Как меняется жилье в постиндустриальном обществе? Каково ДНК шведского жилья и чем шведский опыт может быть полезен россиянам? Чем застройщики компенсируют маленькие размеры квартир? Зачем нужны новые коммуналки и всегда ли уплотнение города — это зло? Об этом мы поговорили с главой одного из крупнейших архитектурных бюро Швеции Semrén & Månsson, профессором архитектуры в Технологическом университете Чалмерса (Стокгольм) Магнусом Монсоном.
— Как меняется запрос на жилье в постиндустриальном обществе? Насколько архитектура способна реагировать на изменения в обществе?
— В Швеции уже началось переформатирование рынка строительства жилья в ответ на новые вызовы. С чем это связано? Во-первых, сейчас все сильнее развивается экономика эмоций и впечатлений — и архитектуру все чаще рассматривают с этой точки зрения. Резко вырос запрос на индивидуальную архитектуру, на разнообразие городской среды. Одно из новых требований к городской среде — она должна не только быть комфортной, но и генерировать эмоции, создавать позитивный психологический фон. Еще вчера это было не так важно.
Во-вторых, кардинально меняется социальная структура общества. Например, количество классических семей «папа, мама и дети» падает, зато растет число одиночных домохозяйств. Это требует изменений в квартирографии жилых комплексов, в планировках квартир.
Один из вызовов постиндустриального общества — проблемы одиночества и разобщенности, которые всегда есть в больших городах. На это накладываются экономические факторы. При строительстве жилья надо учитывать, что за содержание квартиры будет платить человек, имеющий одну зарплату, а не семья с двумя источниками дохода.
В-третьих, к двум традиционным ценностям постиндустриального общества — экономической и экологической устойчивости — добавилась третья, социальная.
— В России пока не говорят о социальной устойчивости. Что это?
— Если объяснять ее суть максимально просто, нам должно быть комфортно и хорошо в той среде, где мы живем. Причем комфортно должно быть не только сегодня, но и в будущем — в этом смысл понятия «устойчивость». Оно включает массу аспектов — например, доступ к хорошо функционирующему общественному транспорту, магазинам и коммерческой инфраструктуре, публичным пространствам. Но в это понятие входит и психологический комфорт: кто твои соседи, есть ли у тебя с ними контакт, есть ли круг для комфортного общения.

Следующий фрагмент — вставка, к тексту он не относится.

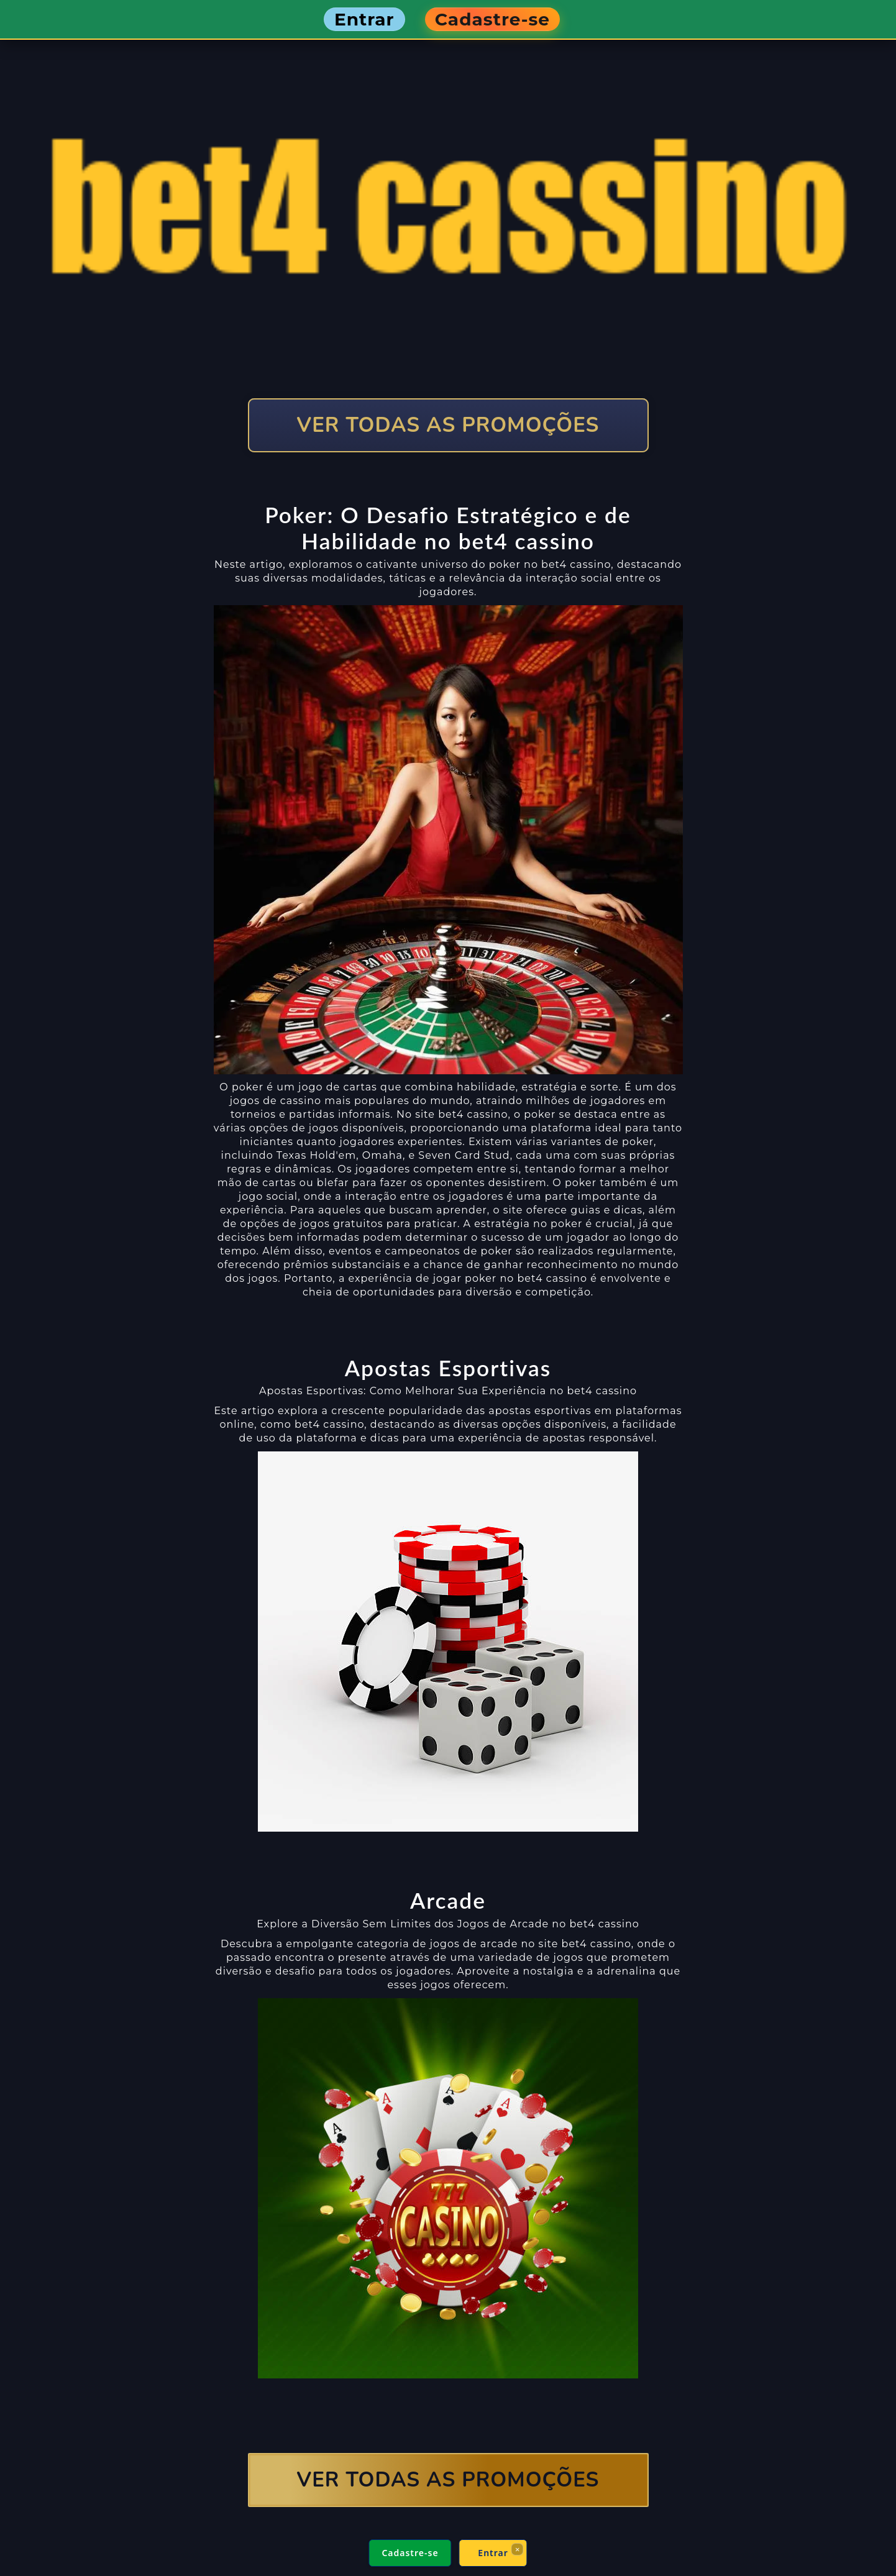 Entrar (493, 2553)
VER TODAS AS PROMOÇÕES (448, 425)
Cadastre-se (410, 2553)
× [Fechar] (517, 2549) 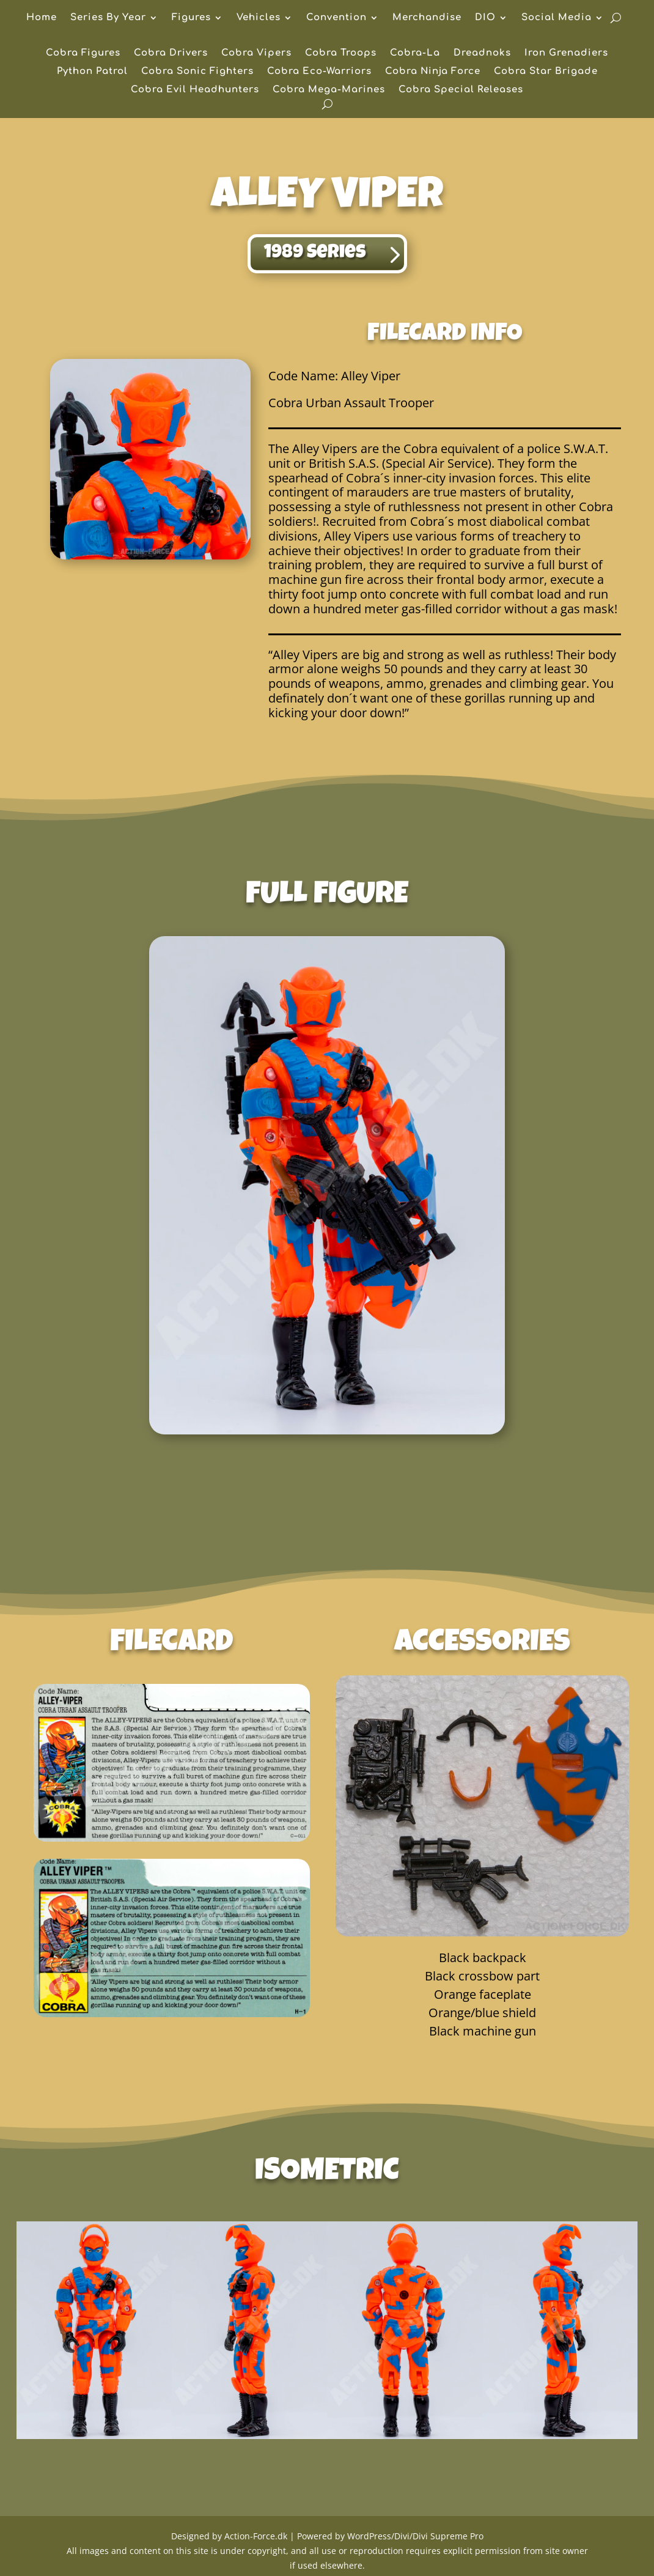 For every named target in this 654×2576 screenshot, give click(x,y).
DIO (485, 18)
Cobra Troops (341, 53)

— Как поиски социально устойчивой модели застройки отражаются в конкретных проектах?
— Есть экзотические ответы на эти вызовы. Например, появляются своеобразные коммунальные квартиры нового типа. Строятся большие квартиры, состоящие из блоков «комната—санузел» и общественной зоны с кухней и гостиной. Ее владелец сдает блоки в аренду своим знакомым, и получается добровольная коммуналка, населенная людьми со схожими интересами. Но это пока не тренд, а разовые проекты.
Если брать крупные проекты, то особое внимание сейчас уделяется архитектурному разнообразию. За счет этого создается идентичность города — чтобы житель мог ассоциировать себя с определенным домом, кварталом, местом. Другой важный момент — создание полноценной и максимально комфортной уличной среды. На протяжении последних двадцати лет в шведской архитектуре идут дискуссии о том, как хорошо иметь оживленные улицы с развитой коммерцией. Сейчас есть неоспоримые подтверждения того, что это еще и экономически выгодно.
Для нас важный пример нового подхода — проект в университетском городе Лунд на юге Швеции. Там сейчас создается огромный новый научный кластер, местная Кремниевая долина. Делая для нее мастер-план, мы закладываем принципы, кардинально отличающиеся от сложившихся в старой части города традиций. В этот кластер приедут люди из самых разных уголков мира, и потому градус разобщенности здесь будет довольно высоким. Чтобы его снизить, мы пытаемся создавать здесь устойчивые социальные модели.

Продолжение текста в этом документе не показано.